-- Supplied material follows --
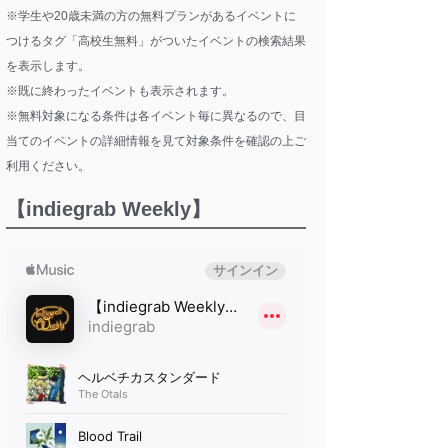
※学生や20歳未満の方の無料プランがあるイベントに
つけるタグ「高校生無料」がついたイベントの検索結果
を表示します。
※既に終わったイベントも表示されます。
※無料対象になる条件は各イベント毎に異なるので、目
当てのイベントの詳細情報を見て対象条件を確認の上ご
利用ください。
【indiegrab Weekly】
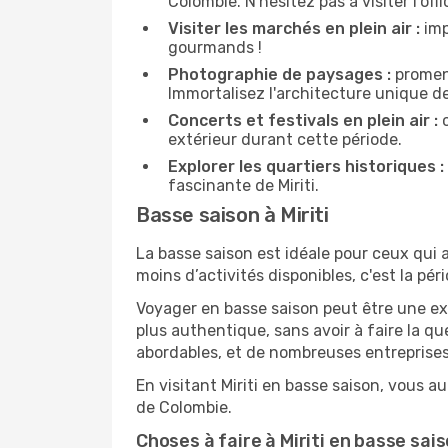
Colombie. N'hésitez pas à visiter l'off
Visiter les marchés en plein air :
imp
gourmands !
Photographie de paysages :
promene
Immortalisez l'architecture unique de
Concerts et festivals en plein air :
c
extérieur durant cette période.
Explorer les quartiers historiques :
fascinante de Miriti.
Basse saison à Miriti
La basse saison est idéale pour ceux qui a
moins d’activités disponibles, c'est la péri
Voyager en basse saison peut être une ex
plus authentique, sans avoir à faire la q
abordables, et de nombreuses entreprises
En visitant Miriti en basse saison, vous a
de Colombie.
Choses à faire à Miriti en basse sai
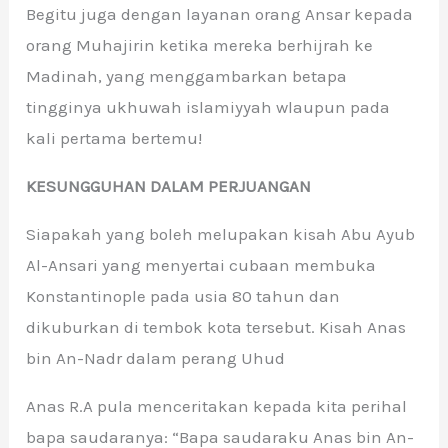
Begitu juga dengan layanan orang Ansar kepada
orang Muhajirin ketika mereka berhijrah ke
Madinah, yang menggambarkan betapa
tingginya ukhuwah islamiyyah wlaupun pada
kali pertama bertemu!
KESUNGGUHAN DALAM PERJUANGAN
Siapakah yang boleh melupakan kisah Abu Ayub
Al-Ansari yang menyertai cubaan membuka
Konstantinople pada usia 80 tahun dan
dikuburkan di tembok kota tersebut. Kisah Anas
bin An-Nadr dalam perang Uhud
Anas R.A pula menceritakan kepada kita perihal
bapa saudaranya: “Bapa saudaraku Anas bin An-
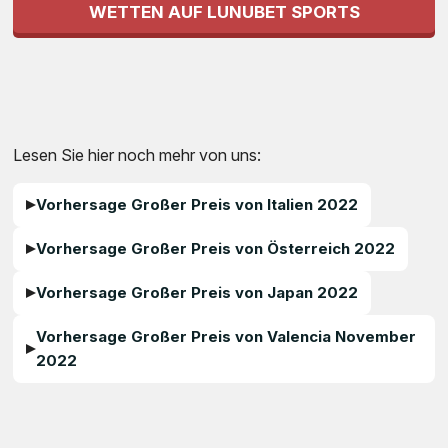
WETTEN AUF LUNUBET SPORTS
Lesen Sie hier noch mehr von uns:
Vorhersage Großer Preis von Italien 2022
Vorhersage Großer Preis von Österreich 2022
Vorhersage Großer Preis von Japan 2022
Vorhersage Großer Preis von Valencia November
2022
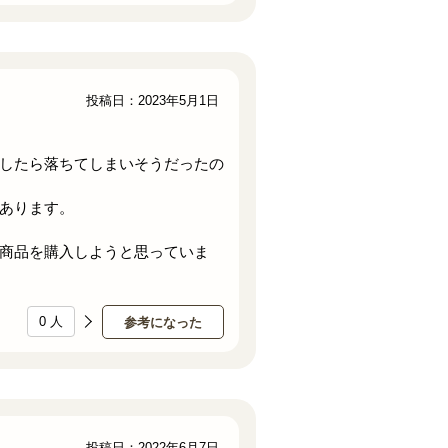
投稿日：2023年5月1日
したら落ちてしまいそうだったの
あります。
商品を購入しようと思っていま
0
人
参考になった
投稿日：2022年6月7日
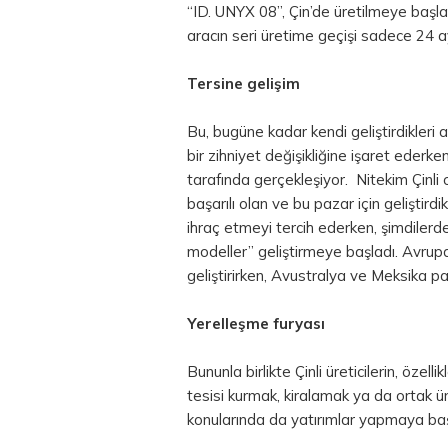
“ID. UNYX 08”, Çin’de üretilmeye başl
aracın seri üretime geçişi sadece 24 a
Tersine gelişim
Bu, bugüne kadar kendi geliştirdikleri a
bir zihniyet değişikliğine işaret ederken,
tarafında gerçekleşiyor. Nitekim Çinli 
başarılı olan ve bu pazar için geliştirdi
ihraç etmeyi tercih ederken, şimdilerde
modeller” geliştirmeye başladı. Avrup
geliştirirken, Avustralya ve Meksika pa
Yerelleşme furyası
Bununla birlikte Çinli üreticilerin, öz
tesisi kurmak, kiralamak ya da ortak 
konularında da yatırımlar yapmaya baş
-- Supplied material concluded --
# Activity
The string "Großer" appears on how many lines of the records? State the number alone.

# Output of the exercise
4